- Opening Delimiter -

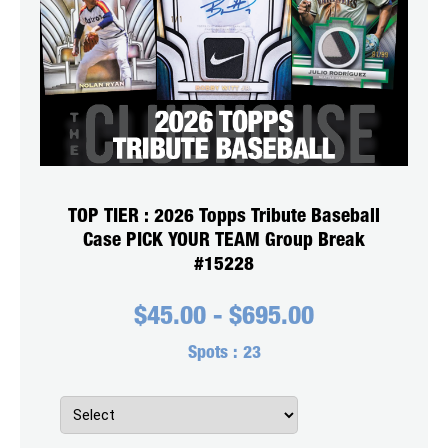
TOP TIER : 2026 Topps Tribute Baseball
Case PICK YOUR TEAM Group Break
#15228
$
45.00
-
$
695.00
Spots :
23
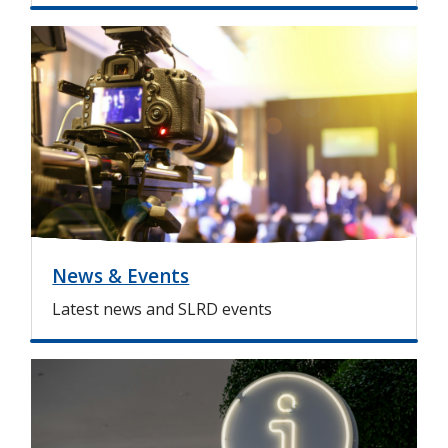
I
m
a
g
e
News & Events
Latest news and SLRD events
I
m
a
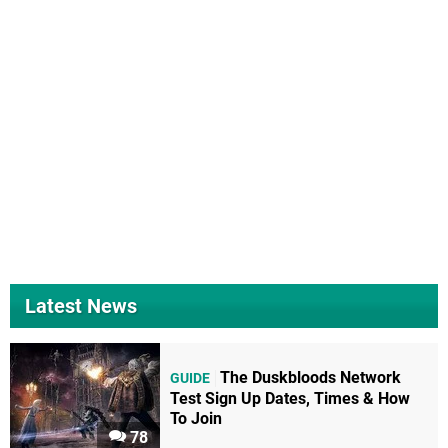
Latest News
The Duskbloods Network
GUIDE
Test Sign Up Dates, Times & How
To Join
78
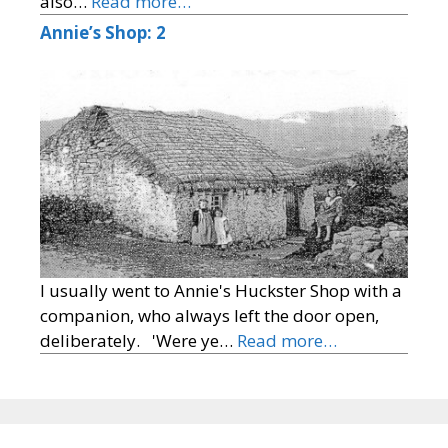
also…
Read more…
Annie’s Shop: 2
I usually went to Annie's Huckster Shop with a
companion, who always left the door open,
deliberately. 'Were ye…
Read more…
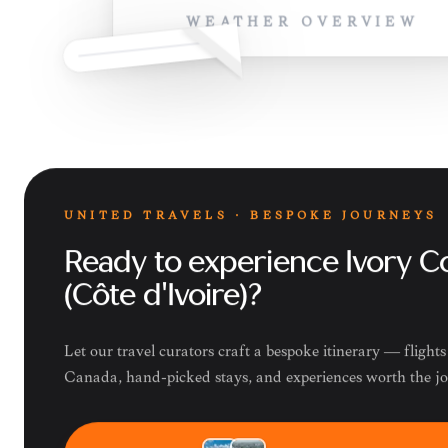
WEATHER OVERVIEW
UNITED TRAVELS · BESPOKE JOURNEYS
Ready to experience Ivory C
(Côte d'Ivoire)?
Let our travel curators craft a bespoke itinerary — flight
Canada, hand-picked stays, and experiences worth the j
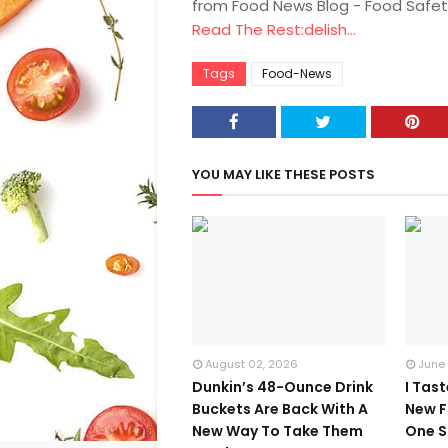
from Food News Blog - Food Safet
Read The Rest:delish...
Tags
Food-News
YOU MAY LIKE THESE POSTS
August 02, 2026
June
Dunkin’s 48-Ounce Drink
I Tas
Buckets Are Back With A
New F
New Way To Take Them
One S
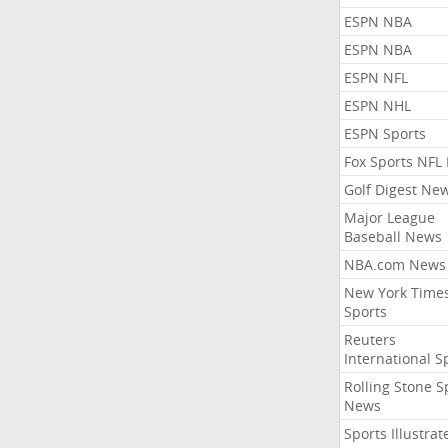
ESPN NBA
ESPN NBA
ESPN NFL
ESPN NHL
ESPN Sports
Fox Sports NFL
Golf Digest Ne
Major League
Baseball News
NBA.com News
New York Time
Sports
Reuters
International S
Rolling Stone S
News
Sports Illustrat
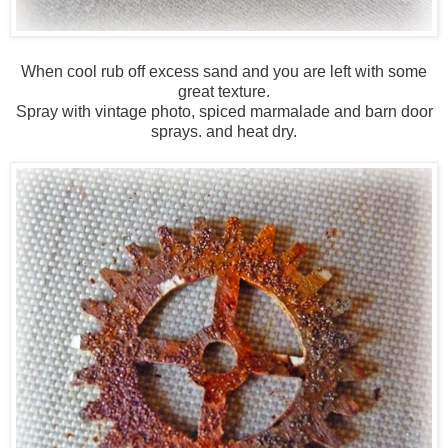
When cool rub off excess sand and you are left with some
great texture.
Spray with vintage photo, spiced marmalade and barn door
sprays. and heat dry.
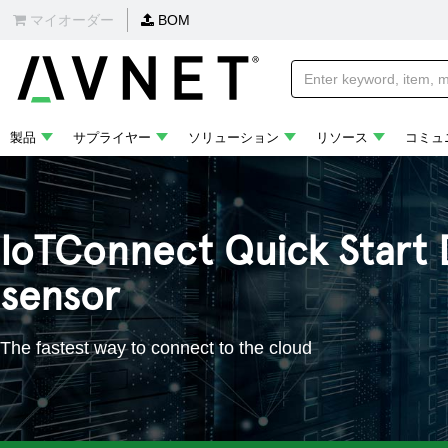
マイオーダー
BOM
製品
サプライヤー
ソリューション
リソース
コミュ
IoTConnect Quick Start 
sensor
The fastest way to connect to the cloud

- Closing Delimiter -

** Work request **
Retype the line containing "August 02, 2026" and all lines after it through the end of the material, exactly and only those, leaving out pictures.

** Your response **
August 02, 2026
June
Dunkin’s 48-Ounce Drink
I Tas
Buckets Are Back With A
New F
New Way To Take Them
One S
ESPN NBA
ESPN NBA
ESPN NFL
ESPN NHL
ESPN Sports
Fox Sports NFL
Golf Digest Ne
Major League
Baseball News
NBA.com News
New York Time
Sports
Reuters
International S
Rolling Stone S
News
Sports Illustrat
When cool rub off excess sand and you are left with some
great texture.
Spray with vintage photo, spiced marmalade and barn door
sprays. and heat dry.
マイオーダー
BOM
製品
サプライヤー
ソリューション
リソース
コミュ
IoTConnect Quick Start 
sensor
The fastest way to connect to the cloud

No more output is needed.